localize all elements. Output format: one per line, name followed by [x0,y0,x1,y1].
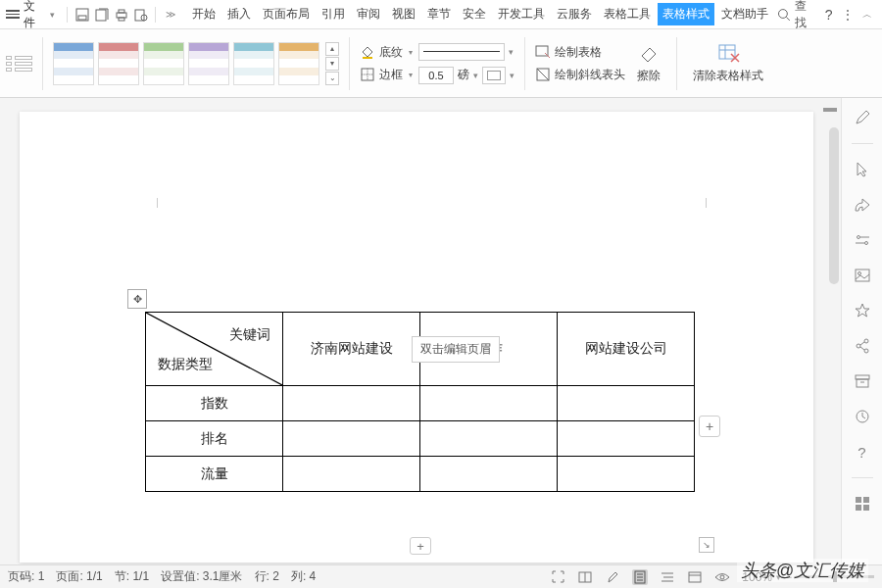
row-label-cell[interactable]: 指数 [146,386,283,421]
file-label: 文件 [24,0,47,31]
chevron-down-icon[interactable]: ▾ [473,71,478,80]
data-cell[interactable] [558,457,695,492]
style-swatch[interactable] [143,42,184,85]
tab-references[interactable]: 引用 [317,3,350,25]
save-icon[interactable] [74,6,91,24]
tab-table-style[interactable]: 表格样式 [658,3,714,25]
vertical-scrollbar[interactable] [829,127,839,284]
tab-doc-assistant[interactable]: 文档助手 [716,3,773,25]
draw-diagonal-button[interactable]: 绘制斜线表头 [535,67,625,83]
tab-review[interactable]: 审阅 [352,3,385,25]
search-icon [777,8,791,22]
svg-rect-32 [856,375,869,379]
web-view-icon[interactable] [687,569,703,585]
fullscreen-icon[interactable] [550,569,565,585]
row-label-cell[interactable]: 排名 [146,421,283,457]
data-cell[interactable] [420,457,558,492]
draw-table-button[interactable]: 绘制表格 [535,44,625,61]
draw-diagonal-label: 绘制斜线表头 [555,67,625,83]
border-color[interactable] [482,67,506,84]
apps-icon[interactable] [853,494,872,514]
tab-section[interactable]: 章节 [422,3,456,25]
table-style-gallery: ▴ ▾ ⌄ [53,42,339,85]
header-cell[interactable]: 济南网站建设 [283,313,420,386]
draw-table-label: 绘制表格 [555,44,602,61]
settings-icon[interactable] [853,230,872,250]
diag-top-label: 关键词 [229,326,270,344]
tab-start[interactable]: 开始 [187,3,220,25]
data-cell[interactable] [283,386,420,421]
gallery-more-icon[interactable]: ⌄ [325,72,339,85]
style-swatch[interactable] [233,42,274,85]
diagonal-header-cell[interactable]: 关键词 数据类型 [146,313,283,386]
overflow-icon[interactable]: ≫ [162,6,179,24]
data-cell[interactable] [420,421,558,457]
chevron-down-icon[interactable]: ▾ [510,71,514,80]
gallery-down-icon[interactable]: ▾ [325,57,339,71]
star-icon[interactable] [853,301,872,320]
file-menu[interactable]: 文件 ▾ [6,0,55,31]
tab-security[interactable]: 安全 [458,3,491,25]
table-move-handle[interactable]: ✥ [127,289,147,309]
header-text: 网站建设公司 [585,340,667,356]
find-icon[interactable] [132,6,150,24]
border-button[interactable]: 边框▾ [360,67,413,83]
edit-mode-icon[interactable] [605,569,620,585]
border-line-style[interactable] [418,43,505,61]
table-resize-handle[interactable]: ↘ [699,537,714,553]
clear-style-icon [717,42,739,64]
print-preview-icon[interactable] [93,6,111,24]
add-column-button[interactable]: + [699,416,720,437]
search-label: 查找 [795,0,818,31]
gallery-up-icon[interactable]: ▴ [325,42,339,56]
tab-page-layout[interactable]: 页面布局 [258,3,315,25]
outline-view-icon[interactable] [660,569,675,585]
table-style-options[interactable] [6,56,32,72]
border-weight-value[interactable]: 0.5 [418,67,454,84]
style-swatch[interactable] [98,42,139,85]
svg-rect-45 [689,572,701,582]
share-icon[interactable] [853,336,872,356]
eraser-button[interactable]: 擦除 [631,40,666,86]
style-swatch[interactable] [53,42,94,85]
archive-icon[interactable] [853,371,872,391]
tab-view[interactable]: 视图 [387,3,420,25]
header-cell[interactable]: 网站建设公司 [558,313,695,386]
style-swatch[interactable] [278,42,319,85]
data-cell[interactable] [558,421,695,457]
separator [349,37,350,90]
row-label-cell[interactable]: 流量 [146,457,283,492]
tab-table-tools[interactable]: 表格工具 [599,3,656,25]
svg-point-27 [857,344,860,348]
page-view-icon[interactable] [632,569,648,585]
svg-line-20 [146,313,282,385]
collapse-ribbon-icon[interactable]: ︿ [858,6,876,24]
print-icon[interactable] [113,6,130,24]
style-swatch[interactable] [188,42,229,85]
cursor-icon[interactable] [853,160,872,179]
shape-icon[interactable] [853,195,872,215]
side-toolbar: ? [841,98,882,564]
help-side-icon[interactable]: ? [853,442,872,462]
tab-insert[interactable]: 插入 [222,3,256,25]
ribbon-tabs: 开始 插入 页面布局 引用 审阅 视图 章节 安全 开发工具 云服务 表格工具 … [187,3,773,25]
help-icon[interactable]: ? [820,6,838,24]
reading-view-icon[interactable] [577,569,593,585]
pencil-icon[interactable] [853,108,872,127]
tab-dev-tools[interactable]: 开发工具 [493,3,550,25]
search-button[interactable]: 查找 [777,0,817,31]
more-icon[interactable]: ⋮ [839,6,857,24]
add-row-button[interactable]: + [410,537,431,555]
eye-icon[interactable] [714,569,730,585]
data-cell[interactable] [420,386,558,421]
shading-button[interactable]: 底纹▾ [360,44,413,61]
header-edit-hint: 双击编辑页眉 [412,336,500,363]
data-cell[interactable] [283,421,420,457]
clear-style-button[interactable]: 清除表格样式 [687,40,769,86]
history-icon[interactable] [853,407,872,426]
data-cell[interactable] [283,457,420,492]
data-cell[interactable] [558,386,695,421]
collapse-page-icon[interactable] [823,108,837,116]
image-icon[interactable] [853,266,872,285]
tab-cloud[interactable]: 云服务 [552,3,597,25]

========

WORK INSTRUCTION
Determine how many lines in the listing above hold the word "chevron", answering with the number only.

SOLUTION FOR THIS PROBLEM
2